After locating the line that contains "Deer&Valley（ディ", output that line and each one following it, exactly, to the end of the entries. No pictures.

Source data
*** Begin section ***

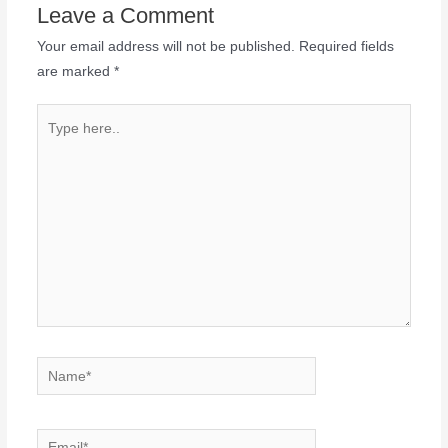
Leave a Comment
Your email address will not be published.
Required fields
are marked
*
Type
here..
Name*
Email*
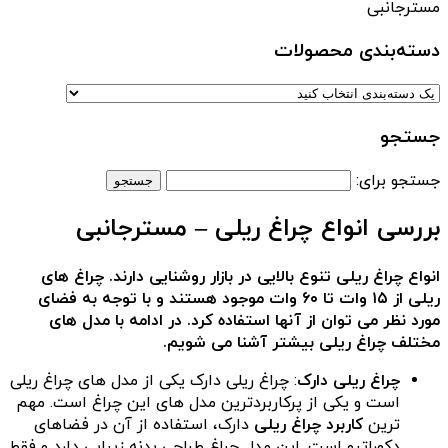
مسترجانبی
دسته‌بندی‌ محصولات
جستجو
جستجو برای:
بررسی انواع چراغ ریلی – مسترجانبی
انواع چراغ ریلی تنوع بالایی در بازار روشنایی دارند. چراغ های
ریلی از ۱۵ وات تا ۶۰ وات موجود هستند و با توجه به فضای
مورد نظر می توان از آنها استفاده کرد. در ادامه با مدل های
مختلف چراغ ریلی بیشتر آشنا می شویم.
چراغ ریلی دارک
: چراغ ریلی دارک یکی از مدل های چراغ ریلی
است و یکی از پرکاربردترین مدل های این چراغ است. مهم
ترین
کاربرد چراغ ریلی
دارک، استفاده از آن در فضاهای
دکوراتیو است. این مدل چراغ طراحی بدنه زیبایی دارد و فقط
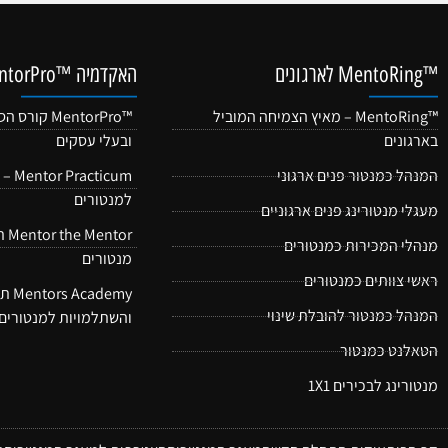
™MentoRing לארגונים
האקדמיה ™MentorPro
™MentoRing – מאיץ הצמיחה המוביל
™MentorPro
בארגונים
ובעלי עסקים
המנהל כמנטור פנים ארגוני
icum
למנטורים
מעגלי מנטורינג פנים ארגוניים
tor
מנהלי המכירות כמנטורים
מנטורים
ראשי צוותים כמנטורים
demy
המנהל כמנטור להובלת שינוי
והשתלמויות למנטורים 
הטאלנט כמנטור
מנטורינג לבכירים 1X1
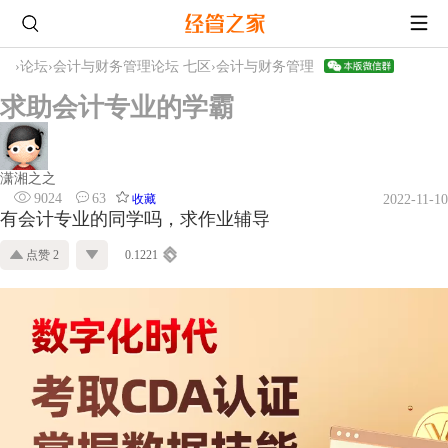
›
论坛
›
会计与财务管理论坛 七区
›
会计与财务管理
求助会计专业的学霸
潇湘之之
9024
63
收藏
2022-11-10
有会计专业的同学吗，求作业辅导
点赞 2
0.1221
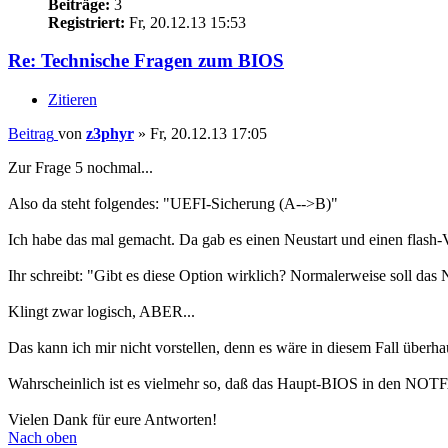
Beiträge:
3
Registriert:
Fr, 20.12.13 15:53
Re: Technische Fragen zum BIOS
Zitieren
Beitrag
von
z3phyr
»
Fr, 20.12.13 17:05
Zur Frage 5 nochmal...
Also da steht folgendes: "UEFI-Sicherung (A-->B)"
Ich habe das mal gemacht. Da gab es einen Neustart und einen flash
Ihr schreibt: "Gibt es diese Option wirklich? Normalerweise soll da
Klingt zwar logisch, ABER...
Das kann ich mir nicht vorstellen, denn es wäre in diesem Fall übe
Wahrscheinlich ist es vielmehr so, daß das Haupt-BIOS in den NOTF
Vielen Dank für eure Antworten!
Nach oben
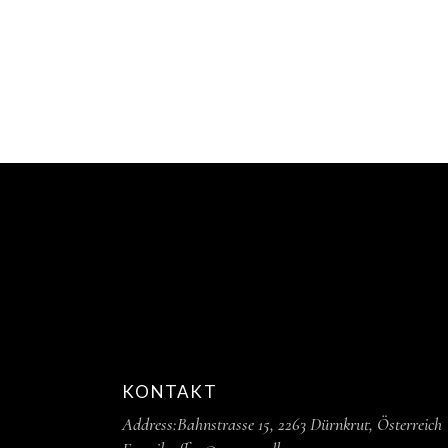
KONTAKT
Address:
Bahnstrasse 15,
2263 Dürnkrut,
Österreich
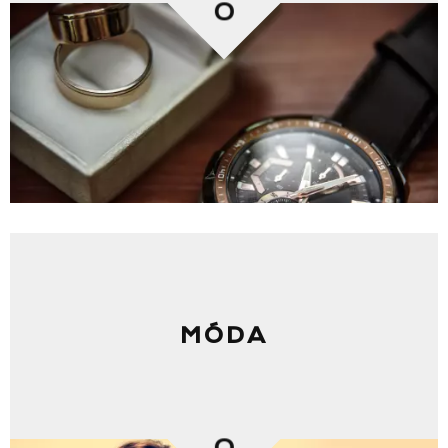
0
MÓDA
0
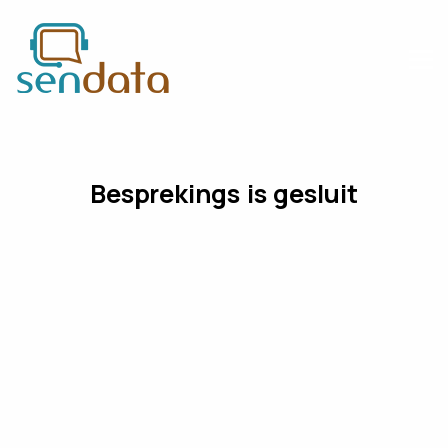
Besprekings is gesluit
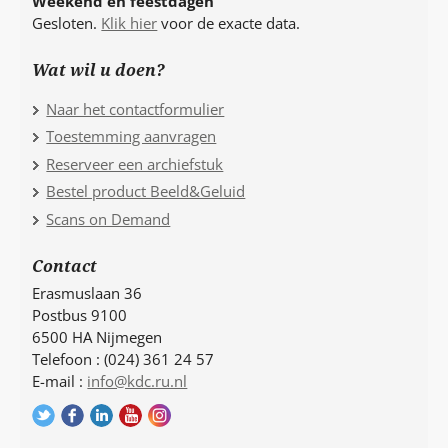
Weekend en feestdagen
Gesloten.
Klik hier
voor de exacte data.
Wat wil u doen?
Naar het contactformulier
Toestemming aanvragen
Reserveer een archiefstuk
Bestel product Beeld&Geluid
Scans on Demand
Contact
Erasmuslaan 36
Postbus 9100
6500 HA Nijmegen
Telefoon : (024) 361 24 57
E-mail :
info@kdc.ru.nl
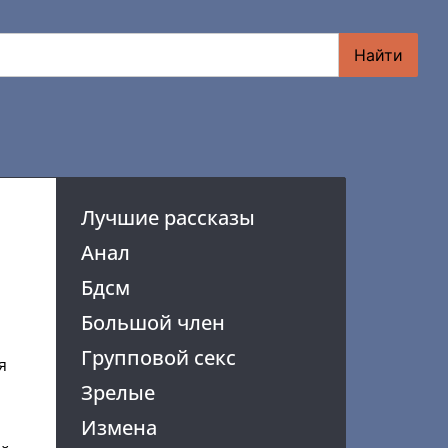
Найти
Лучшие рассказы
Анал
Бдсм
Большой член
Групповой секс
я
Зрелые
Измена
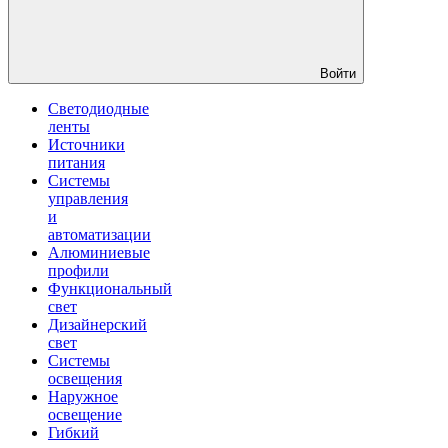
Войти
Светодиодные
ленты
Источники
питания
Системы
управления
и
автоматизации
Алюминиевые
профили
Функциональный
свет
Дизайнерский
свет
Системы
освещения
Наружное
освещение
Гибкий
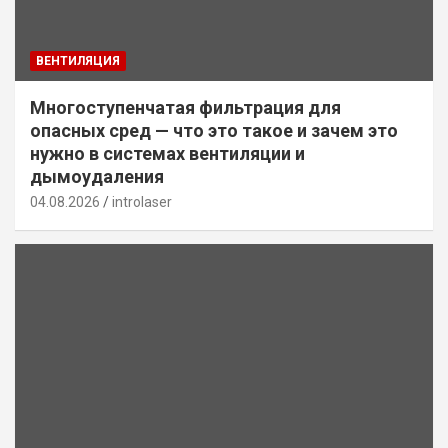
ВЕНТИЛЯЦИЯ
Многоступенчатая фильтрация для
опасных сред — что это такое и зачем это
нужно в системах вентиляции и
дымоудаления
04.08.2026
introlaser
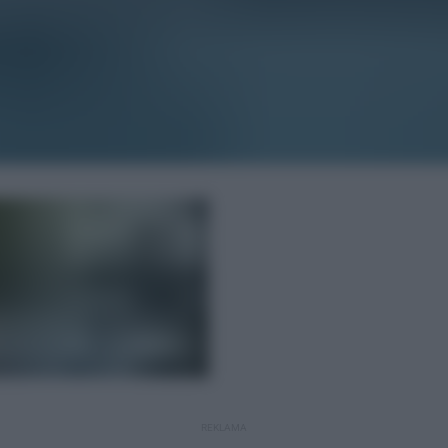
REKLAMA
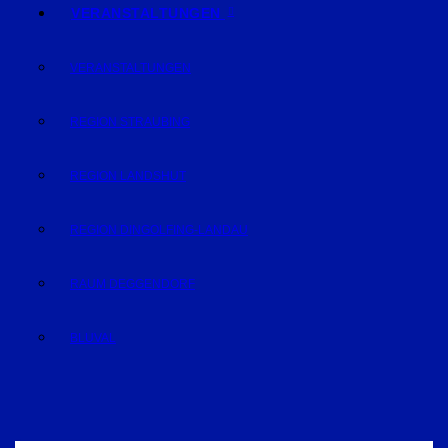
VERANSTALTUNGEN
VERANSTALTUNGEN
REGION STRAUBING
REGION LANDSHUT
REGION DINGOLFING-LANDAU
RAUM DEGGENDORF
BLUVAL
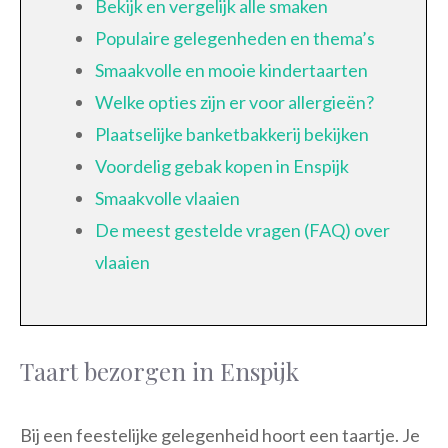
Bekijk en vergelijk alle smaken
Populaire gelegenheden en thema’s
Smaakvolle en mooie kindertaarten
Welke opties zijn er voor allergieën?
Plaatselijke banketbakkerij bekijken
Voordelig gebak kopen in Enspijk
Smaakvolle vlaaien
De meest gestelde vragen (FAQ) over
vlaaien
Taart bezorgen in Enspijk
Bij een feestelijke gelegenheid hoort een taartje. Je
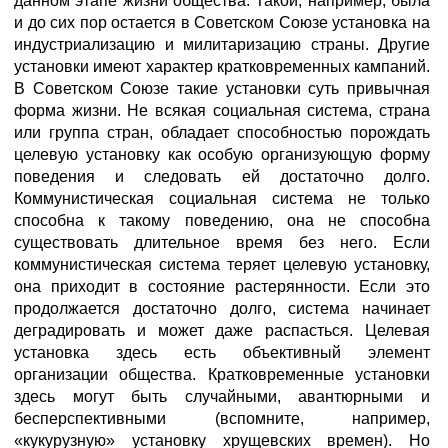
данном этапе жизни общества. Такой, например, была
и до сих пор остается в Советском Союзе установка на
индустриализацию и милитаризацию страны. Другие
установки имеют характер кратковременных кампаний.
В Советском Союзе такие установки суть привычная
форма жизни. Не всякая социальная система, страна
или группа стран, обладает способностью порождать
целевую установку как особую организующую форму
поведения и следовать ей достаточно долго.
Коммунистическая социальная система не только
способна к такому поведению, она не способна
существовать длительное время без него. Если
коммунистическая система теряет целевую установку,
она приходит в состояние растерянности. Если это
продолжается достаточно долго, система начинает
деградировать и может даже распасться. Целевая
установка здесь есть объективный элемент
организации общества. Кратковременные установки
здесь могут быть случайными, авантюрными и
бесперспективными (вспомните, например,
«кукурузную» установку хрущевских времен). Но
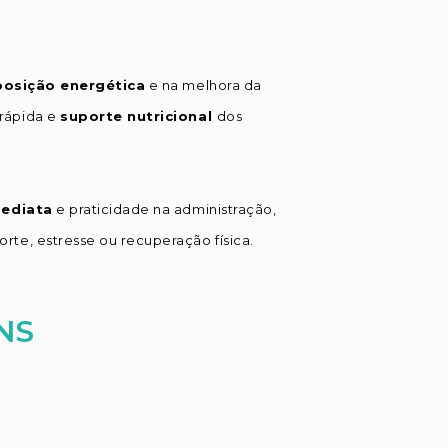
posição energética
e na melhora da
 rápida e
suporte nutricional
dos
mediata
e praticidade na administração,
porte, estresse ou recuperação física.
NS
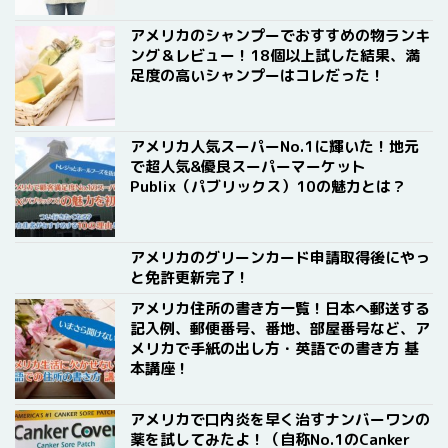
アメリカのシャンプーでおすすめの物ランキ
ング＆レビュー！18個以上試した結果、満
足度の高いシャンプーはコレだった！
アメリカ人気スーパーNo.1に輝いた！地元
で超人気&優良スーパーマーケット
Publix（パブリックス）10の魅力とは？
アメリカのグリーンカード申請取得後にやっ
と免許更新完了！
アメリカ住所の書き方一覧！日本へ郵送する
記入例、郵便番号、番地、部屋番号など、ア
メリカで手紙の出し方・英語での書き方 基
本講座！
アメリカで口内炎を早く治すナンバーワンの
薬を試してみたよ！（自称No.1のCanker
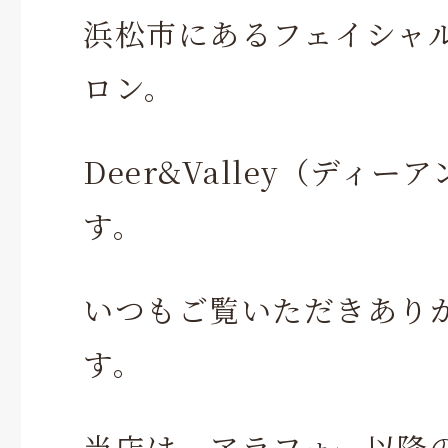
浜松市にあるフェイシャ
ロン。
Deer&Valley（ディ
す。
いつもご覧いただきあり
す。
当店は、アラフォー以降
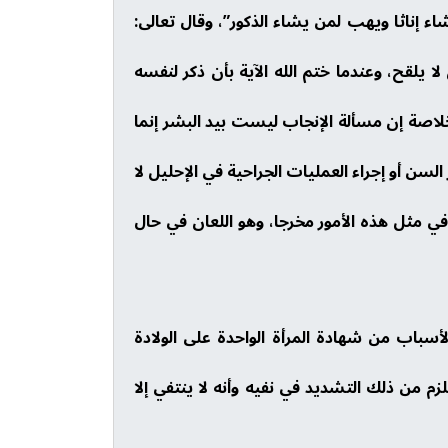
 إناثا ويهب لمن يشاء الذكور”، وقال تعالى:
 يلقح، وعندما ختم الله الآية بأن ذكر لنفسه
اصة إن مسألة الإنجاب ليست بيد البشر إنما
السن أو إجراء العمليات الجراحية في الإحليل لا
 في مثل هذه الأمور مخرجا، وهو اللعان في حال
لأسباب من شهادة المرأة الواحدة على الولادة
م من ذلك التشديد في نفيه وأنه لا ينتفي إلا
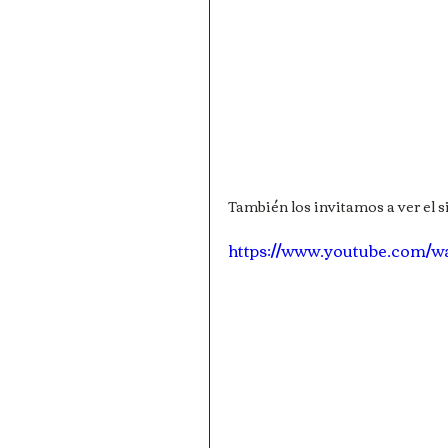
También los invitamos a ver el 
https://www.youtube.com/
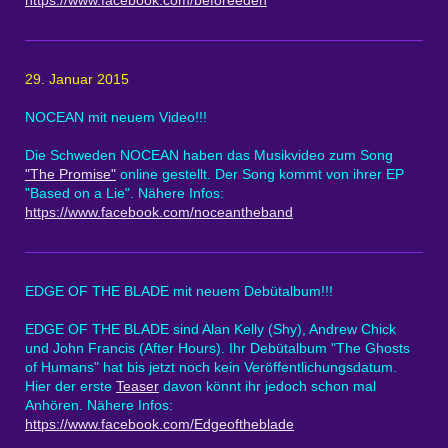
29. Januar 2015
NOCEAN mit neuem Video!!!
Die Schweden NOCEAN haben das Musikvideo zum Song
"The Promise"
online gestellt. Der Song kommt von ihrer EP
"Based on a Lie". Nähere Infos:
https://www.facebook.com/noceantheband
EDGE OF THE BLADE mit neuem Debütalbum!!!
EDGE OF THE BLADE sind Alan Kelly (Shy), Andrew Chick
und John Francis (After Hours). Ihr Debütalbum "The Ghosts
of Humans" hat bis jetzt noch kein Veröffentlichungsdatum.
Hier der erste
Teaser
davon könnt ihr jedoch schon mal
Anhören. Nähere Infos:
https://www.facebook.com/Edgeoftheblade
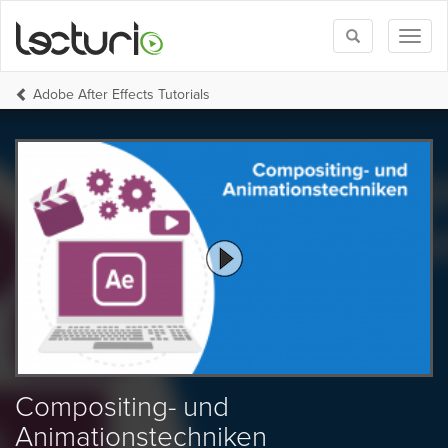
Toggle
Toggl
search
naviga
Adobe After Effects Tutorials
Compositing- und
Animationstechniken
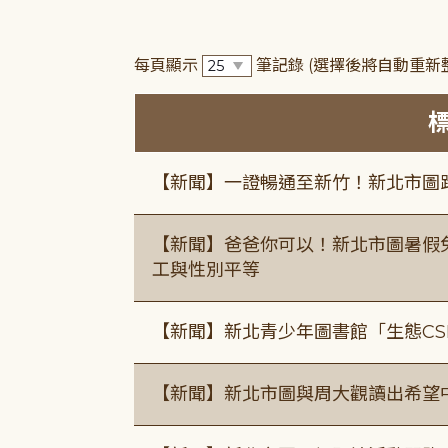
每頁顯示
筆記錄
(選擇後將自動重新
【新聞】一證暢通至新竹！新北市圖
【新聞】爸爸你可以！新北市圖暑假
工與性別平等
【新聞】新北青少年圖書館「生態CS
【新聞】新北市圖與周大觀讀出希望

*** End section ***

→ **Solution for this exercise**
Deer&Valley（ディ
す。
いつもご覧いただきあり
す。
当店は、アラフォー以降
 إناثا ويهب لمن يشاء الذكور”، وقال تعالى:
 يلقح، وعندما ختم الله الآية بأن ذكر لنفسه
اصة إن مسألة الإنجاب ليست بيد البشر إنما
السن أو إجراء العمليات الجراحية في الإحليل لا
 في مثل هذه الأمور مخرجا، وهو اللعان في حال
لأسباب من شهادة المرأة الواحدة على الولادة
م من ذلك التشديد في نفيه وأنه لا ينتفي إلا
También los invitamos a ver el 
https://www.youtube.com/
29. Januar 2015
NOCEAN mit neuem Video!!!
Die Schweden NOCEAN haben das Musikvideo zum Song
"The Promise"
online gestellt. Der Song kommt von ihrer EP
"Based on a Lie". Nähere Infos:
https://www.facebook.com/noceantheband
EDGE OF THE BLADE mit neuem Debütalbum!!!
EDGE OF THE BLADE sind Alan Kelly (Shy), Andrew Chick
und John Francis (After Hours). Ihr Debütalbum "The Ghosts
of Humans" hat bis jetzt noch kein Veröffentlichungsdatum.
Hier der erste
Teaser
davon könnt ihr jedoch schon mal
Anhören. Nähere Infos:
https://www.facebook.com/Edgeoftheblade
Toggle
Toggl
search
naviga
Adobe After Effects Tutorials
Compositing- und
Animationstechniken
每頁顯示
筆記錄
(選擇後將自動重新
【新聞】一證暢通至新竹！新北市圖
【新聞】爸爸你可以！新北市圖暑假
工與性別平等
【新聞】新北青少年圖書館「生態CS
【新聞】新北市圖與周大觀讀出希望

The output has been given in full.